Marxisme dan Persoalan Ilmu Sosial:
Sebuah Perspektif Bhaskarian

Kemarin saya datang disambut Uni Rachmidian Rahayu di ITB, lambaian tangannya mengalihkan pandangan saya pada beberapa kelompok mahasiswa yang sedang berdiskusi di bawah pohonan rindang depan Masjid Salman ITB. Ketika daftar dan masuk ruangan, melihat beberapa orang yang berambut gondrong dan berpenampilan gaya seniman, tak aneh memang dalam diskusi semacam ini, tapi cukup mbuat saya agak berpikir tentang penampilan mereka yang sama sekali tak merepresentasikan keluasan berpikir mereka. hahaa...
Dari hasil diskusi, beberapa yang saya pahami tentang Marxisme dan Persoalan Sosial: Sebuah Perspektif Bhaskarian sebagai berikut:
Pemikiran Marx berpengaruh pada hampir setiap cabang ilmu, termasuk kritik seni atau lebih khusus pada seni sastra Terry Egleton yang telah menulis buku tentang Teori Sastra. Begitu pula pada bidang Kajian Gender, Sulamith Firestone mengimplementasikan teori feminis menjadi proses transisi antara nature dan nurture serta peran perempuan dalam ketenagakerjaan dalam bentukan budaya kapitalis. Senafas dengan Marx, Bhaskar mengajukan sebuah filsafat ilmu sosial yang bertumpu pada realisme dan epistemologi.
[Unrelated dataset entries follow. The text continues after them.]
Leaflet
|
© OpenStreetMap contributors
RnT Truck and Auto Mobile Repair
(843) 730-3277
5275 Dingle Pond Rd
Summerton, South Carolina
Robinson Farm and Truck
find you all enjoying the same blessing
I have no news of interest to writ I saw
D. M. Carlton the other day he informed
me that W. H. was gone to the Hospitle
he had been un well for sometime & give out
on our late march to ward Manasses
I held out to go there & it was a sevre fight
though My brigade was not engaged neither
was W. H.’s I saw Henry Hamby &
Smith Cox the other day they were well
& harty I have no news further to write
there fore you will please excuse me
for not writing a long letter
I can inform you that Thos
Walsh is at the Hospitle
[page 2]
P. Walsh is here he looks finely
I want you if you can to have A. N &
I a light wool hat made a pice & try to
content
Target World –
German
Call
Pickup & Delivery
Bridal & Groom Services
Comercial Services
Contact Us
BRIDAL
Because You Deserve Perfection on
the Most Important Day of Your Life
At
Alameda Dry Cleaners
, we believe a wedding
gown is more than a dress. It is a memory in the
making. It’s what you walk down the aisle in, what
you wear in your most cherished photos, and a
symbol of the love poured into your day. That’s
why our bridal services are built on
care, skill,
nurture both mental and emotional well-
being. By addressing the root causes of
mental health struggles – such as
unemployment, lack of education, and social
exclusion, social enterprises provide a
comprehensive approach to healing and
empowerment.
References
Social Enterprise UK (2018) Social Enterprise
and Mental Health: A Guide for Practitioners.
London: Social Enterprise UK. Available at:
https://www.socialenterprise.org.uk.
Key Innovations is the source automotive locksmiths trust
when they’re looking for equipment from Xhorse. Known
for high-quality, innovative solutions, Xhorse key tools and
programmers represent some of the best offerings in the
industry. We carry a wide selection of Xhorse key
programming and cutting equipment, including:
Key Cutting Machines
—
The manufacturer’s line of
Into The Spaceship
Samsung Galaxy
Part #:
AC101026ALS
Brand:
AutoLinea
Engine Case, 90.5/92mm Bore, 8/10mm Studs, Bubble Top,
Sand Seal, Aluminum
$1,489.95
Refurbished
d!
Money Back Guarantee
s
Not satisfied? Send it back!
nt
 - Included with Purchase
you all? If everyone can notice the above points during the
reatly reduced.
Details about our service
Selebihnya, Martin Suryajaya sebagai pembicara mengaitkan pendekatan realis dan ilmu pengetahuan (penjelasan ini agak kurang saya pahami karena mengambil contoh ilmu fisika dan kimia atom).
Kemudian, Martin bicara tentang Persoalan Naturalisme: Ilmu Alam dan Ilmu Sosial. Menurut Martin, seorang naturalis adalah ia yang meyakini bahwa masyarakat dapat diteliti dengan cara yang sama seperti alam. Bhaskar menulis buku tentang Model Aktivitas Sosial Transformasional, teori ini merupakan hasil rekonstruksi Bhaskar atas pandangan sosiologis Marx. Dalam buku ini diterangkan tentang naturalisme kritis yang mempertanyakan secara transedental: mesti seperti apakah realitas sosial agar apa yang disebut ilmu sosial sebagai sains dimungkinkan? Dengan kata lain, epistemologi mensyaratkan ontologi sosial.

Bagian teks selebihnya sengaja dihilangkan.